Family was never far from Eric’s mind; the absence of his immediate and extended family was painful. “We missed our parents, our grandparents, our aunties and uncles and relatives on the reservation.”
Eric’s older sister also attended Blue Quills but he only recalls “seeing her twice.” Boys and girls were kept separate, he explains, except in the classroom. If you had an older or younger sibling, you maybe saw each other at mealtimes, and even then, you were not allowed to speak to each other.
Along with the routines and prayers came constant oversight and control.

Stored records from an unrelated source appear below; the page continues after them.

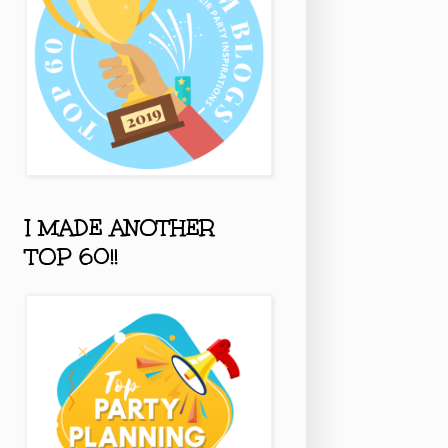
I MADE ANOTHER
TOP 60!!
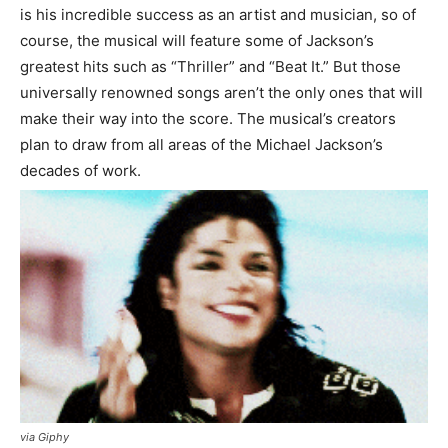
is his incredible success as an artist and musician, so of
course, the musical will feature some of Jackson’s
greatest hits such as “Thriller” and “Beat It.” But those
universally renowned songs aren’t the only ones that will
make their way into the score. The musical’s creators
plan to draw from all areas of the Michael Jackson’s
decades of work.
via Giphy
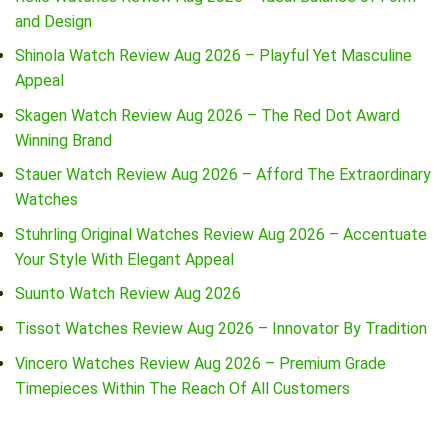
and Design
Shinola Watch Review Aug 2026 – Playful Yet Masculine
Appeal
Skagen Watch Review Aug 2026 – The Red Dot Award
Winning Brand
Stauer Watch Review Aug 2026 – Afford The Extraordinary
Watches
Stuhrling Original Watches Review Aug 2026 – Accentuate
Your Style With Elegant Appeal
Suunto Watch Review Aug 2026
Tissot Watches Review Aug 2026 – Innovator By Tradition
Vincero Watches Review Aug 2026 – Premium Grade
Timepieces Within The Reach Of All Customers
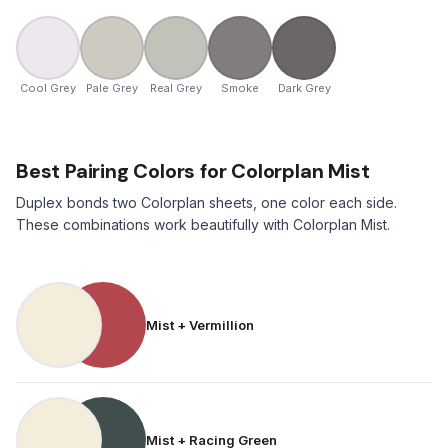
Cool Grey
Pale Grey
Real Grey
Smoke
Dark Grey
Best Pairing Colors for Colorplan Mist
Duplex bonds two Colorplan sheets, one color each side.
These combinations work beautifully with Colorplan Mist.
Mist + Vermillion
Mist + Racing Green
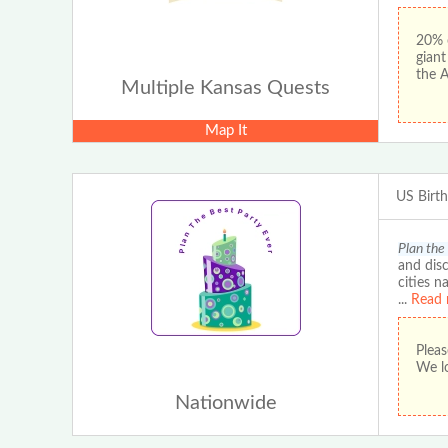
20% 
gian
the 
Multiple Kansas Quests
Map It
US Birt
Plan the
and disc
cities n
...
Read 
Pleas
We lo
Nationwide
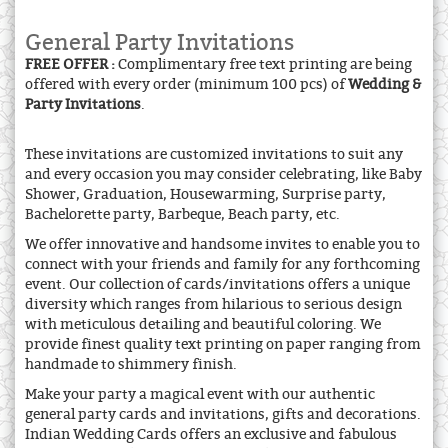
General Party Invitations
FREE OFFER :
Complimentary free text printing are being
offered with every order (minimum 100 pcs) of
Wedding &
Party Invitations
.
These invitations are customized invitations to suit any
and every occasion you may consider celebrating, like Baby
Shower, Graduation, Housewarming, Surprise party,
Bachelorette party, Barbeque, Beach party, etc.
We offer innovative and handsome invites to enable you to
connect with your friends and family for any forthcoming
event. Our collection of cards/invitations offers a unique
diversity which ranges from hilarious to serious design
with meticulous detailing and beautiful coloring. We
provide finest quality text printing on paper ranging from
handmade to shimmery finish.
Make your party a magical event with our authentic
general party cards and invitations, gifts and decorations.
Indian Wedding Cards offers an exclusive and fabulous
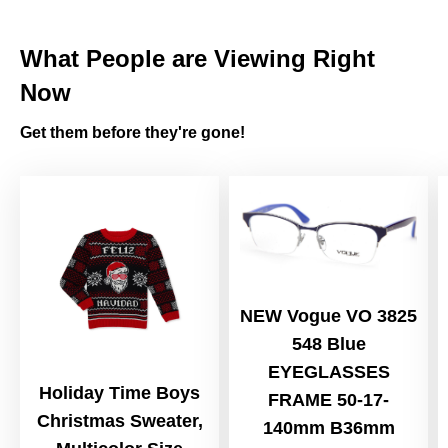
What People are Viewing Right
Now
Get them before they're gone!
NEW Vogue VO 3825
548 Blue
EYEGLASSES
Holiday Time Boys
FRAME 50-17-
Christmas Sweater,
140mm B36mm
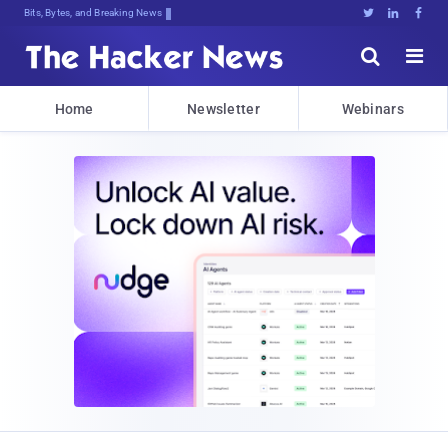
Bits, Bytes, and Breaking News





Home
Newsletter
Webinars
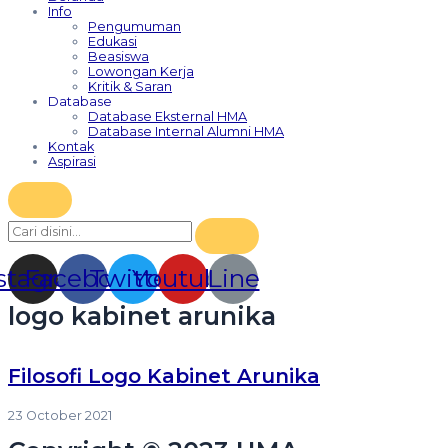
Info
Pengumuman
Edukasi
Beasiswa
Lowongan Kerja
Kritik & Saran
Database
Database Eksternal HMA
Database Internal Alumni HMA
Kontak
Aspirasi
stagram
Facebook
Twitter
Youtube
Line
logo kabinet arunika
Filosofi Logo Kabinet Arunika
23 October 2021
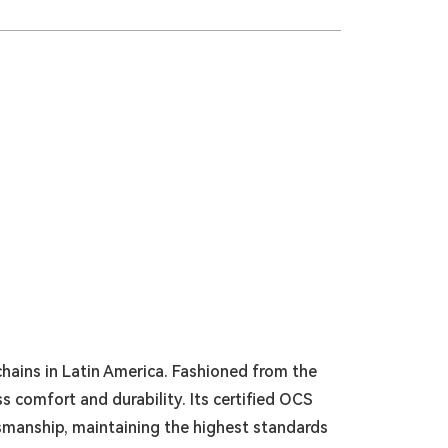
hains in Latin America. Fashioned from the
s comfort and durability. Its certified OCS
smanship, maintaining the highest standards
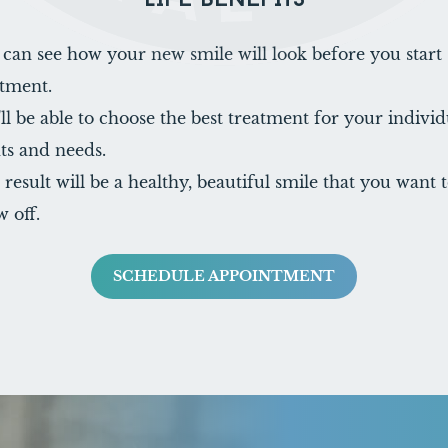
LIFE BENEFITS
 can see how your new smile will look before you start
atment.
ll be able to choose the best treatment for your individ
ts and needs.
result will be a healthy, beautiful smile that you want 
 off.
SCHEDULE APPOINTMENT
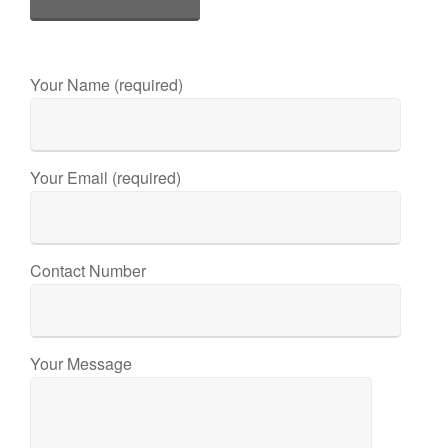
Your Name (required)
Your Email (required)
Contact Number
Your Message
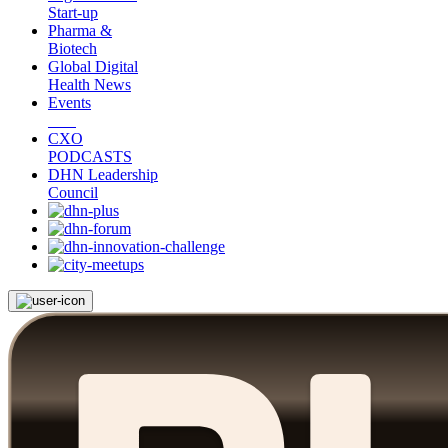
Start-up
Pharma &
Biotech
Global Digital
Health News
Events
CXO
PODCASTS
DHN Leadership
Council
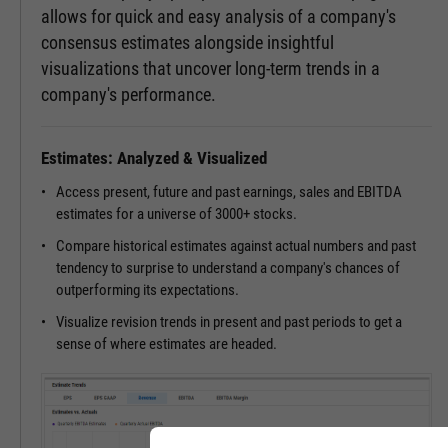
allows for quick and easy analysis of a company's
consensus estimates alongside insightful
visualizations that uncover long-term trends in a
company's performance.
Estimates: Analyzed & Visualized
Access present, future and past earnings, sales and EBITDA
estimates for a universe of 3000+ stocks.
Compare historical estimates against actual numbers and past
tendency to surprise to understand a company's chances of
outperforming its expectations.
Visualize revision trends in present and past periods to get a
sense of where estimates are headed.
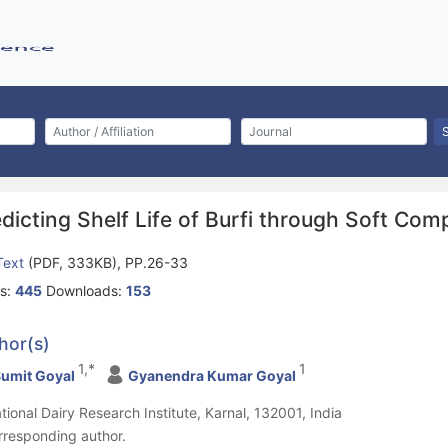
dicting Shelf Life of Burfi through Soft Com
 Text
(PDF, 333KB), PP.26-33
s:
445
Downloads:
153
hor(s)
1,*
1
umit Goyal
Gyanendra Kumar Goyal
ational Dairy Research Institute, Karnal, 132001, India
rresponding author.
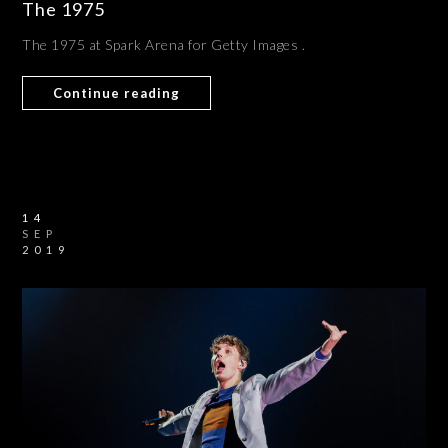
The 1975
The 1975 at Spark Arena for Getty Images .
Continue reading
14
SEP
2019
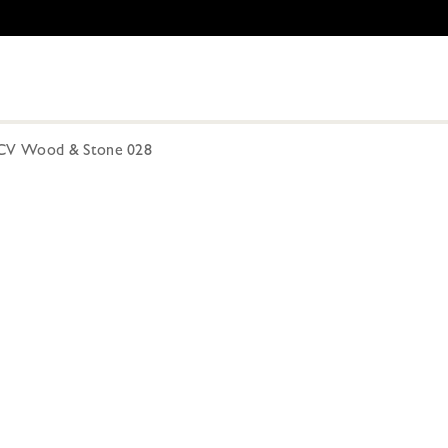
CV Wood & Stone 028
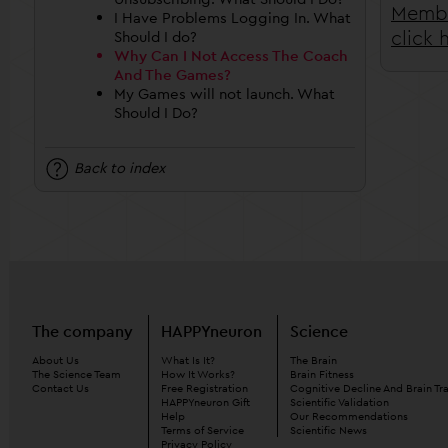
Membe
I Have Problems Logging In. What
click 
Should I do?
Why Can I Not Access The Coach
And The Games?
My Games will not launch. What
Should I Do?
Back to index
The company
HAPPYneuron
Science
About Us
What Is It?
The Brain
The Science Team
How It Works?
Brain Fitness
Contact Us
Free Registration
Cognitive Decline And Brain Tr
HAPPYneuron Gift
Scientific Validation
Help
Our Recommendations
Terms of Service
Scientific News
Privacy Policy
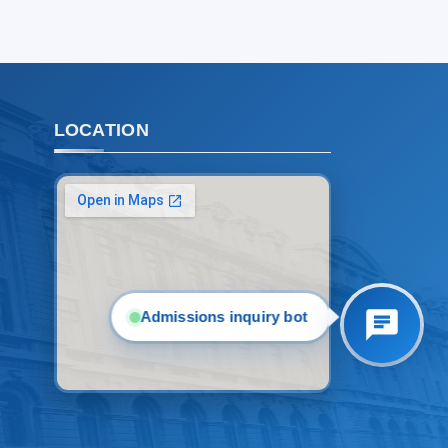
2. Documents (masters) (4)
3. Interview (bachelor) (8)
4. Interview (masters) (5)
5. Tuition fee (2)
6. Online application (16)
7. Call-center (4)
LOCATION
8. Bachelor quota (1)
9. Master quota (1)
✉️ Write to administrator
Admissions inquiry bot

“Me and my fellow students were totally under the control of school administration, the male and female clergy,” says Eric. “We learned to keep quiet at school and in church. Only in the playground could we express ourselves. We got used to this supervision and constantly being watched.”
And while they became accustomed to the regimented supervision, Eric notes that in the long term, it led to: “a state of hyper-vigilance in later life. I saw it in myself and others.” After he graduated, Eric says he was: “wary of authority figures, like clergy, the divinity, government agents, bureaucrats, lawyers, judges, police … But not so much the medical community. I trust them – they’re trying to help us recover.” He added: “It’s the legal and political authorities that are more difficult to trust.”